Sunday, December 12, 2010

Featured Article

The following article was featured on TouristAttitude, on Dec. 12th, 2010, click here to see it there.


"Benares (Varanasi) is older than history, older than tradition, older even than legend, and looks twice as old as all of them put together." - Mark Twain

Earlier this year, I found myself in Varanasi. This was my first adventure on the Indian subcontinent, and in typical vagabond style, I planned nothing ahead of time. I envisioned a quick stopover for one or two nights, nothing fancy, before trudging onward to New Delhi – a grueling train journey that can last upwards of 24 hours! After my first rooftop smoke, and listening to a passionate call to prayer as the sun was slowly setting – I knew I wouldn't be going anywhere in a hurry.

My Dad had always told me that when he died, he wanted me to take his ashes to Varanasi and scatter them in the Ganges river, to do this he said was 'a passport to heaven.' I later learned that there are only fifteen days each year (determined by astrology) known as the 'festival of the dead' in which one can escape the cycle of rebirth, and the doorway to Nirvana is opened. While the chances of dying within this window of opportunity are less than five percent, many elderly people in India choose to live our their final days in Varanasi, in the hopes that they'll be in the lucky minority. 

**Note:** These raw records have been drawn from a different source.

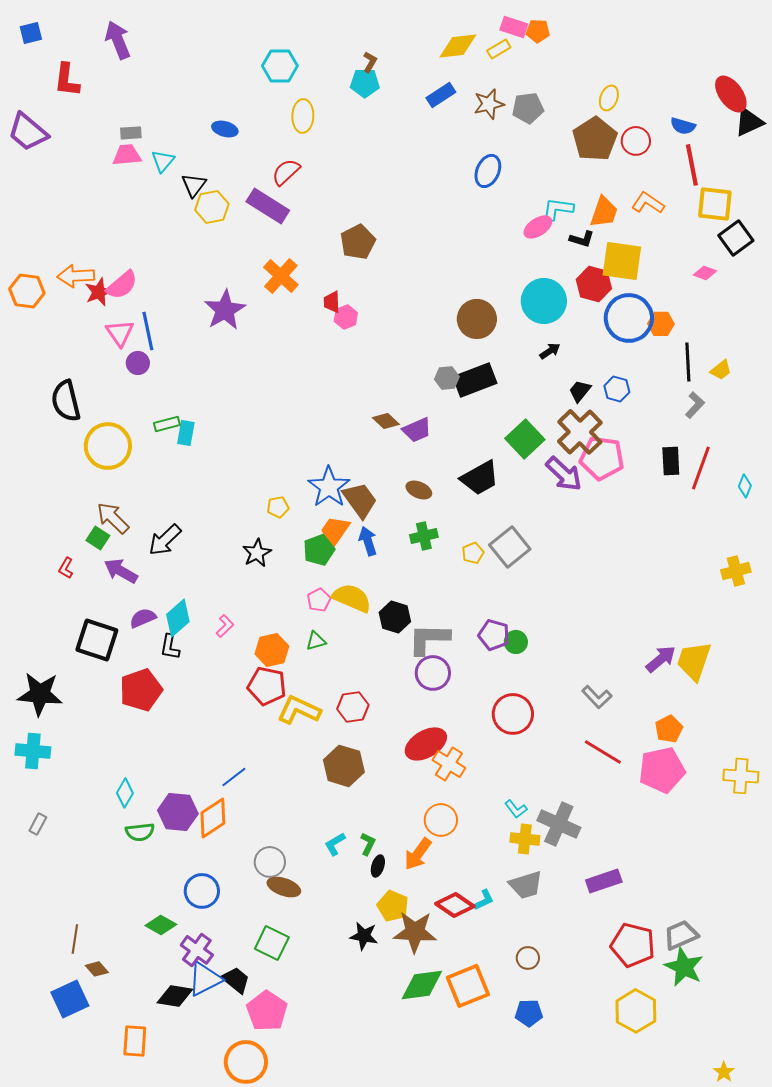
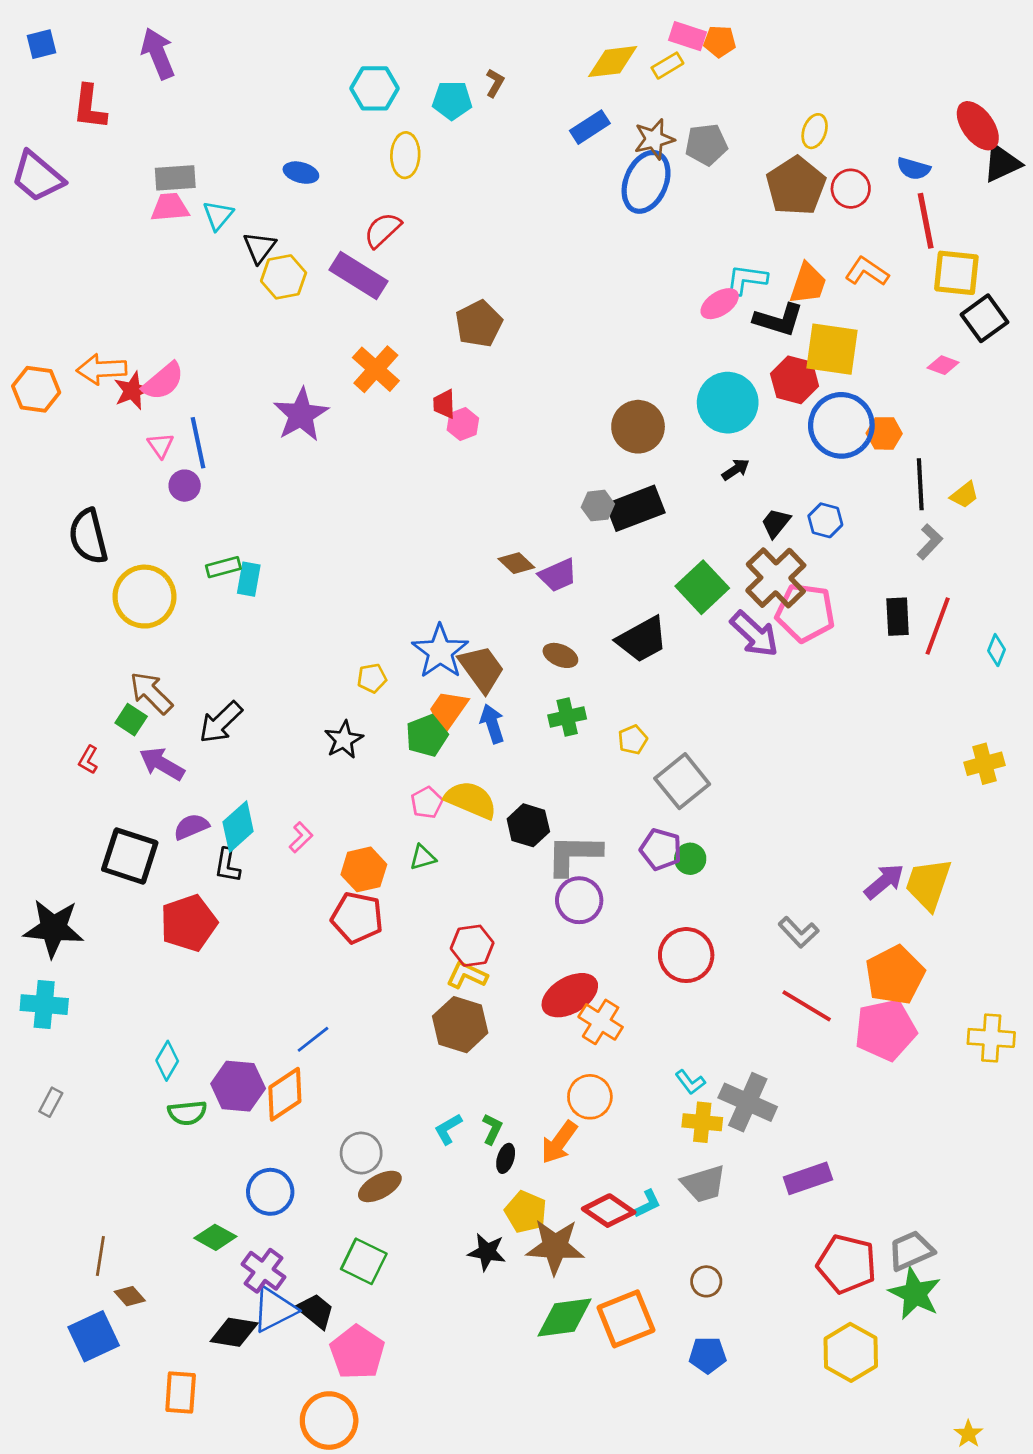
cyan pentagon: (365, 83) -> (452, 100), moved
gray rectangle: (131, 133) -> (175, 178), size x1.4
blue ellipse: (488, 171) -> (646, 182), moved, size x1.4
black L-shape: (582, 239) -> (778, 320), size x1.5
pink triangle: (120, 333) -> (161, 445), size x0.7
gray square: (510, 547) -> (682, 781), moved
yellow L-shape: (299, 710) -> (467, 975), moved, size x0.7
orange pentagon: (669, 729) -> (895, 975), size x1.6
brown ellipse: (284, 887) -> (380, 1186), turned -48

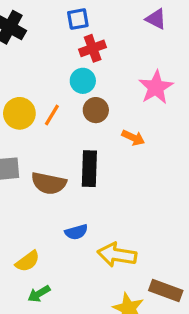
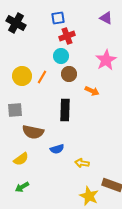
brown semicircle: (49, 183) -> (33, 132), moved
yellow arrow: (117, 255) -> (82, 163), size x0.6
yellow semicircle: (28, 261) -> (21, 159), moved
green arrow: (39, 294) -> (22, 187), moved

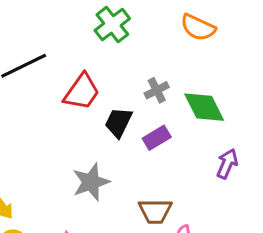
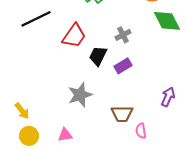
green diamond: (204, 107) -> (167, 21), moved
purple arrow: (227, 164) -> (168, 97), moved

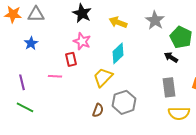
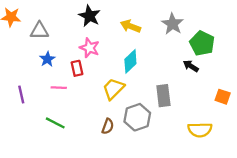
gray triangle: (36, 14) -> (39, 31), moved
blue star: (31, 43) -> (47, 59), moved
gray rectangle: (169, 87) -> (163, 96), moved
green line: (25, 107) -> (55, 123), moved

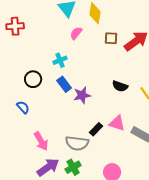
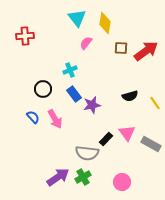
black semicircle: (120, 86) -> (130, 96), turned -35
pink triangle: (117, 123) -> (127, 133), turned 36
pink arrow: (41, 141) -> (55, 119), moved

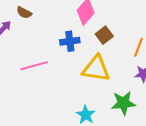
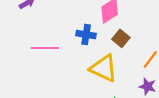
brown square: (104, 35) -> (121, 38), turned -30

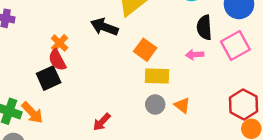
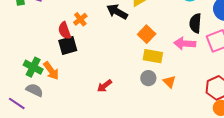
pink arrow: (195, 55) -> (185, 43), size x1.5
red semicircle: (57, 60) -> (64, 31), moved

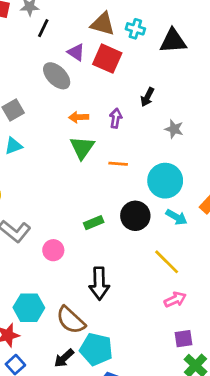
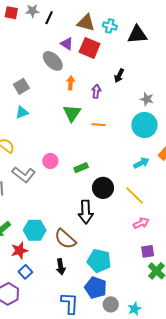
black line: (43, 28) -> (49, 18), moved
orange arrow: (79, 117) -> (71, 83), moved, turned 96
gray star: (174, 129) -> (147, 99), moved
cyan circle: (165, 181) -> (144, 125), moved
black circle: (135, 216) -> (103, 188), moved
cyan arrow: (176, 217) -> (141, 163), turned -56
pink circle: (53, 250) -> (50, 161), moved
cyan pentagon: (96, 349) -> (99, 261), moved
black arrow: (64, 358) -> (61, 267), turned -56

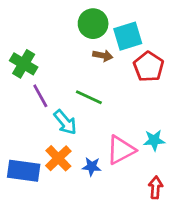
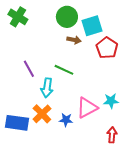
green cross: (24, 64) -> (18, 17), moved
cyan arrow: (65, 122) -> (47, 88), turned 48

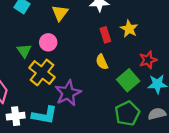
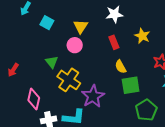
red rectangle: (105, 35) -> (114, 42), moved
pink circle: (48, 42) -> (75, 45), moved
green square: (128, 80) -> (131, 85), moved, turned 36

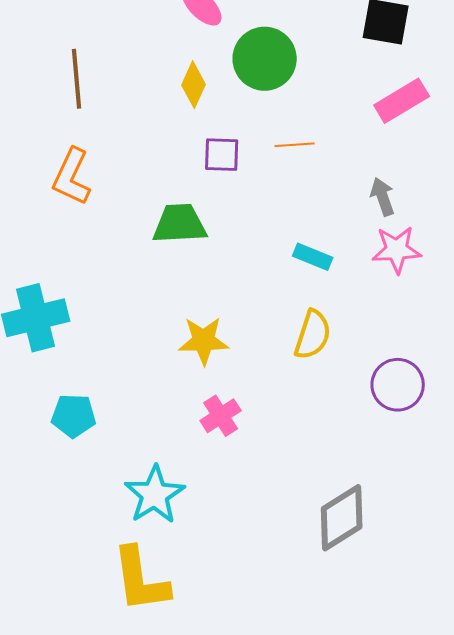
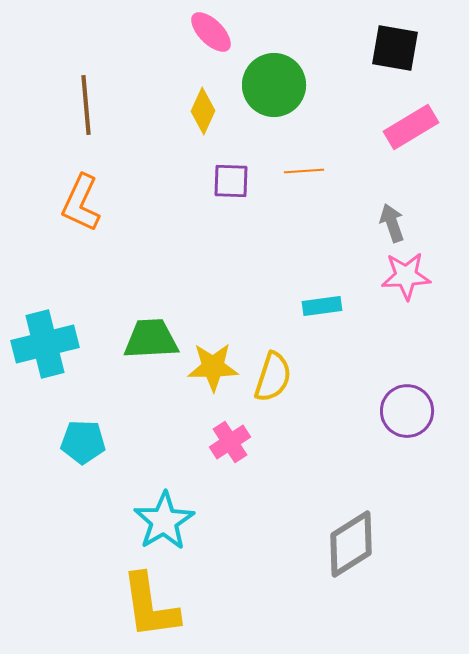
green trapezoid: (180, 224) -> (151, 339), moved
cyan rectangle: (313, 257) -> (322, 306), moved, turned -30
yellow semicircle: (313, 335) -> (273, 377), moved

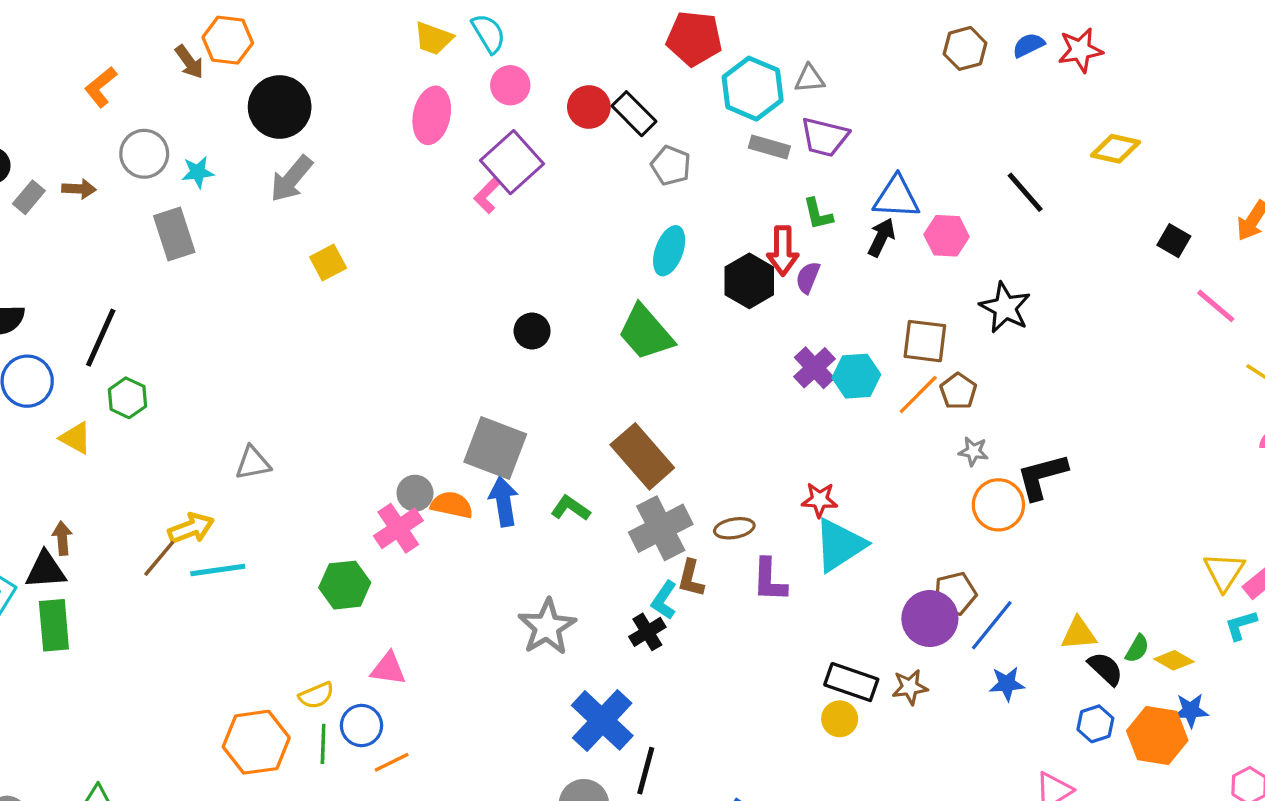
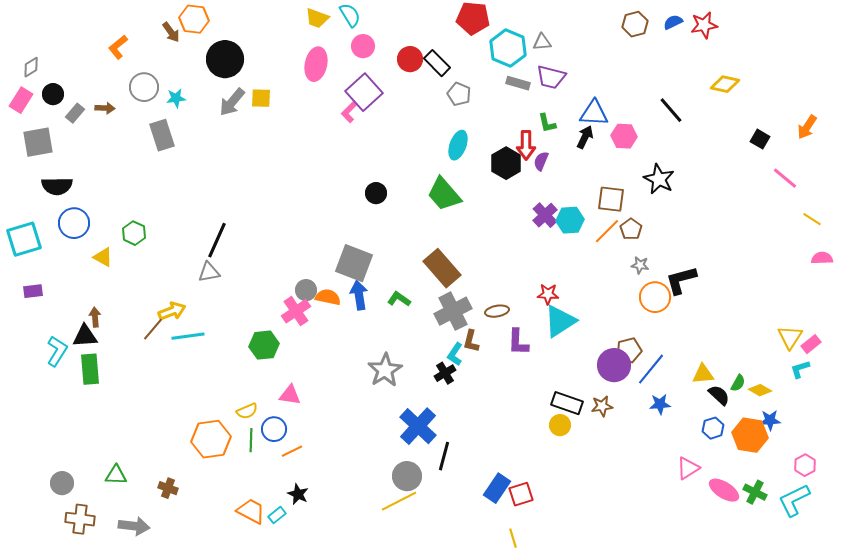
yellow square: (328, 262) -> (261, 98), moved, turned 30
black line: (101, 338) -> (217, 240), moved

There are many houses for the sick and dying in town, and with some of the more popular ghats cremating up to 200 bodies on any given day, you'd be forgiven for thinking that Varanasi is all doom and gloom. While death may be an everyday affair, life is too, something which people often forget. Walk down any street and you're bound to hear laughter, see smiles and feel the forces of life tugging at your sleeve.

Locals like to tell foreigners that Varanasi is the oldest city in the world, and while this claim may be disputed by scholars, the city has been continually inhabited for at least 3000 years. Legend has it that Shiva gifted this city to his wife as a wedding gift, earning it the nickname of 'honeymoon city.' A festival is held during February/March each year, coincidentally landing on Valentine's Day. The town is awash with drunken lovers, and bhang lassi (think marijuana milkshake) flows freely. Don't be surprised to see locals pouring tea or whiskey for a seemingly invisible person, this is Shiva's city and these offerings are a sign of respect. 

After two weeks in town, I decided to do as the locals do, and bathe in the holy river. The Ganges river is the holiest river in all of India, and is known in circles as the 'Hindu heartbeat.' Over two million pilgrims bathe in the waters each day, with around 60,000 in Varanasi alone. I decide to live in the moment, shake off the numerous warnings I have received both at home and abroad, and go for an early morning dip. (For an extended story on my plunge into murkiness, click here

The soundtrack to the Ganges at this time in the morning is a slow repetitive drumbeat, with collective prayers of the faithful and the constant scoop and splash of sacred water. Step by slippery step, I descend down the ghats and into the murky brown water. The color and consistency is something like French onion soup. It is at this point that my brain feels the need to remind me that along the 7km stretch of river that runs through town, there are over 30 sewers pumping out last night's masala dosa. As I remember a disembodied skull that was bobbing up and down beside the boat, only days earlier on a sunset cruise – I decide abruptly that it's time to dry off.